Wednesday, August 5, 2020

Rejection issues

I wrote a blog entry about the CPA after it got hacked earlier this year. I'm still there, of course. A year ago, the site owner moved it onto a new server and was forced to get rid of the other, disused parts of the site. This meant we lost our "front page" and all of our articles. I'd already kind of been shifting my "articles" to forum posts anyway, because the front page was so dilapidated. This was a bunch of amateur long-form Magic: the Gathering content. I explored various styles and topics. The most consistent portion of my Magic articles was probably my series, "The Comboist Manifesto." That series has been on indefinite hiatus for a long time, although I did make a brief return to it in December of last year. This has been kind of a sloppy introductory paragraph, but I needed to establish some background. Over the years, I've dabbled in writing articles on topics in Magic: the Gathering. Mostly, this has been confined to the CPA, something I blogged about back in March. That's pretty much it.

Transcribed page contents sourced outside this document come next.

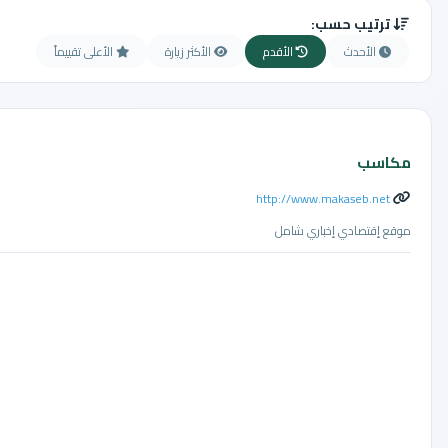
ترتيب حسب:
الأحدث
الأقدم
الأكثر زيارة
الأعلى تقييماً
مكاسب
http://www.makaseb.net
موقع إقتصادي إخباري شامل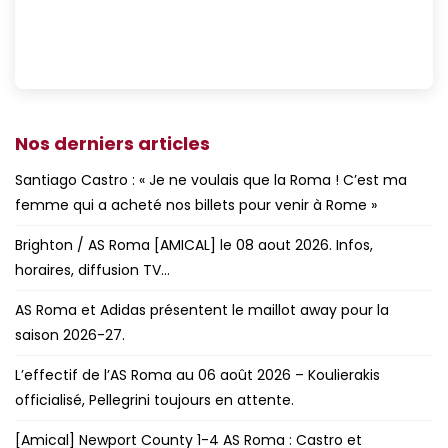
Nos derniers articles
Santiago Castro : « Je ne voulais que la Roma ! C’est ma
femme qui a acheté nos billets pour venir à Rome »
Brighton / AS Roma [AMICAL] le 08 aout 2026. Infos,
horaires, diffusion TV…
AS Roma et Adidas présentent le maillot away pour la
saison 2026-27.
L’effectif de l’AS Roma au 06 août 2026 – Koulierakis
officialisé, Pellegrini toujours en attente.
[Amical] Newport County 1-4 AS Roma : Castro et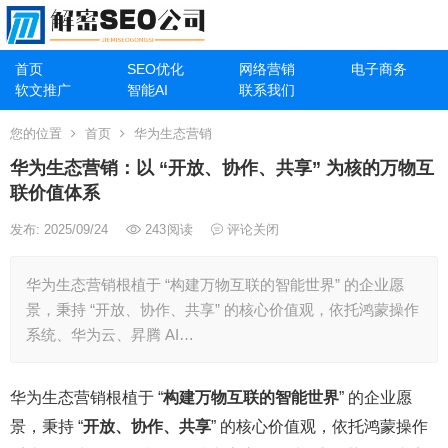
首页
SEO优化
网络营销
电子商务
软文推广
智能AI
联系我们
您的位置
首页
华为生态营销
华为生态营销：以 “开放、协作、共享” 为核的万物互
联价值体系
发布: 2025/09/24
243
阅读
评论关闭
华为生态营销根植于 “构建万物互联的智能世界” 的企业愿
景，秉持 “开放、协作、共享” 的核心价值观，依托鸿蒙操作
系统、华为云、昇腾 AI…
华为生态营销根植于 “
构建万物互联的智能世界
” 的企业愿
景，秉持 “
开放、协作、共享
” 的核心价值观，依托鸿蒙操作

There's another Magic site I've been frequenting a lot: EDHrec. Even though I've stuck to my conviction that EDH should just be a fun twist on Magic and not the primary way to play it, I've been rather focused on EDH exclusively for quite some time, as it's the most conveniently accessible way I have to play with the cards I want to play. It has perturbed me that I'm so invested in a format that I see as inherently a kind of side-show, not the main event. But I don't blame EDH for that! No, that's on me. And I do play EDH a lot. Well, I especially played it a lot before all the game stores got shut down due to a pandemic. And EDHrec has been a helpful resource there.

EDHrec publishes articles. I've enjoyed some of them. They put out a call for writers, specifically for "prospective authors who have an idea for a series of articles with a central theme." And I had a central theme I really liked. At first, I balked at writing my Magic-themed stuff anywhere other than the CPA. I also paused at the awareness that musing about this passion project was different from committing to some kind of regular schedule of unpaid labor to see it through. I mean, I used to schedule my CPA content, but lately, everything there has been a lot like what I write here: on a whim. So I gave the matter some thought. Then I decided that I really wanted to do it. The more I thought about it, the more I liked my theme and thought that it would really stand out on EDHrec.

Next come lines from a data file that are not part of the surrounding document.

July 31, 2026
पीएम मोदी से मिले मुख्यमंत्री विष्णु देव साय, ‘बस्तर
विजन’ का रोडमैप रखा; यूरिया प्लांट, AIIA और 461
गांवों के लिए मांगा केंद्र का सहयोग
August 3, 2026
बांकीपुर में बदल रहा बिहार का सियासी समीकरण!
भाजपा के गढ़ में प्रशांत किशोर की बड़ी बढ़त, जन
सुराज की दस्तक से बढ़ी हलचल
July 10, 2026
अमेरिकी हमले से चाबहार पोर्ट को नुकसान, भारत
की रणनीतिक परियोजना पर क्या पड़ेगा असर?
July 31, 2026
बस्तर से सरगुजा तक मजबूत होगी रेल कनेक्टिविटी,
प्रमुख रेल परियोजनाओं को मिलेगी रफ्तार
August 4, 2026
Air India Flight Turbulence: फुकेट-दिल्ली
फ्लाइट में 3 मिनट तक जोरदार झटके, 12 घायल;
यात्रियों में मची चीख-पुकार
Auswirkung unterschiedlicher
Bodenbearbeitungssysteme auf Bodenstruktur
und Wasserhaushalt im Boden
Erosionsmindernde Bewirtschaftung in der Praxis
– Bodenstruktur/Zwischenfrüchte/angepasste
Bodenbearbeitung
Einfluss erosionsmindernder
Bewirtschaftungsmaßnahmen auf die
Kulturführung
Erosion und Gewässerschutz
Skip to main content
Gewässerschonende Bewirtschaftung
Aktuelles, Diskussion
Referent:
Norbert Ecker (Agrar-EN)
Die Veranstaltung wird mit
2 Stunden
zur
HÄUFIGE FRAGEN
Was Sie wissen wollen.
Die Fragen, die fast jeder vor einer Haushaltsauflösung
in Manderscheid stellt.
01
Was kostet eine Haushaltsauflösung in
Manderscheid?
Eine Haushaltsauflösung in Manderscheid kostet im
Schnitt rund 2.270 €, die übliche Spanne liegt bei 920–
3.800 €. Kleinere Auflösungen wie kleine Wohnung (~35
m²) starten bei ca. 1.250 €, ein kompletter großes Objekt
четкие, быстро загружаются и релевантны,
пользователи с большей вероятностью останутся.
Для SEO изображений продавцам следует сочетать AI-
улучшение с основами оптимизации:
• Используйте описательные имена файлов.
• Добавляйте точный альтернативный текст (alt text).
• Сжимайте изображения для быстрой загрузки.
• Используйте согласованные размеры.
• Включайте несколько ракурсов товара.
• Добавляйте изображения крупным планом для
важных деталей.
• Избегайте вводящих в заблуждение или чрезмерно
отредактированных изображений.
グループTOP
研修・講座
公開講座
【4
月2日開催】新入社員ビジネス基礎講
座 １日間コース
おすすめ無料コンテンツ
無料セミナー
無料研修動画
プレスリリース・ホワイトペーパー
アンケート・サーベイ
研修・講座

Well, my pitch was rejected. And I can say that the rejection was quite sensible. I sold myself on how cool my concept for an article series would be, how different it would be from what was already on the site. If I were an editor for some publication and someone wanted to create a series that was markedly different from what we usually put out, I'd probably be inclined to reject such a proposal. So really, I think I got ahead of myself on this one. It's quite debatable whether the primary consideration here is that my proposal really was too off-the-wall for the publisher I was contacting or whether I just pitched it poorly. Maybe it was a bit of both. But either way, my proposal was rejected. Like most "no thanks" letters, the response was kind. In fact, it was better than merely kind. The editor not only explained why this concept wasn't a good fit for their site, but offered that if I had a different idea that would fit their needs, I should let them know. It was a solid response and a good way to handle a writing proposal.

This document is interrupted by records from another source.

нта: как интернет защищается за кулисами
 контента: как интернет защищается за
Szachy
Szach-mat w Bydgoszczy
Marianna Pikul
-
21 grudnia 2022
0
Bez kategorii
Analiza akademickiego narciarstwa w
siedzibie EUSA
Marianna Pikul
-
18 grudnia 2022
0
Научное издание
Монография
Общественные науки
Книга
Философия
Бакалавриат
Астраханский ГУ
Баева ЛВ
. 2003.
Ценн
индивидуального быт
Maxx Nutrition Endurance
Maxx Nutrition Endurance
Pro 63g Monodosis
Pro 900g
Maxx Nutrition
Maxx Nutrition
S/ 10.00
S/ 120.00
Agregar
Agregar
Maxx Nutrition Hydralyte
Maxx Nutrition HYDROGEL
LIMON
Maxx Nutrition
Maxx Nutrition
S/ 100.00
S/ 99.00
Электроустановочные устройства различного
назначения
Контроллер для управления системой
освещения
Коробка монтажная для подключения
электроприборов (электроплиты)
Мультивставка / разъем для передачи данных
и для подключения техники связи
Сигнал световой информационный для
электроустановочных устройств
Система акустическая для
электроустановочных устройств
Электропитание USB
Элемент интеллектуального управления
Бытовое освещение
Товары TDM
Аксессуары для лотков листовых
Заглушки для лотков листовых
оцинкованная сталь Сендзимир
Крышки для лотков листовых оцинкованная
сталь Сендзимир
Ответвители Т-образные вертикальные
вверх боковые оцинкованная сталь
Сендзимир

My problem is that I don't handle rejection very well. This isn't some preamble to a story about how I behaved badly. I didn't actually do anything. I accepted it and moved on. I didn't lash out. I didn't respond at all. I don't mishandle rejection in some kind of loud or violent way. But I obsess over it. I take things personally when I really shouldn't, and my mind runs wild over benign details. There was really nothing in that email worth getting upset over. And yet I managed to get upset anyway. It's an unhealthy response and it's a personality flaw I don't like about myself. I just don't know how to make it go away.

The more I look back on my unhealthy attitude toward polite, impersonal rejection, the more I worry that it's probably been very bad for me in the long run. Dammit, I hate this about myself. But I don't know how to fix it.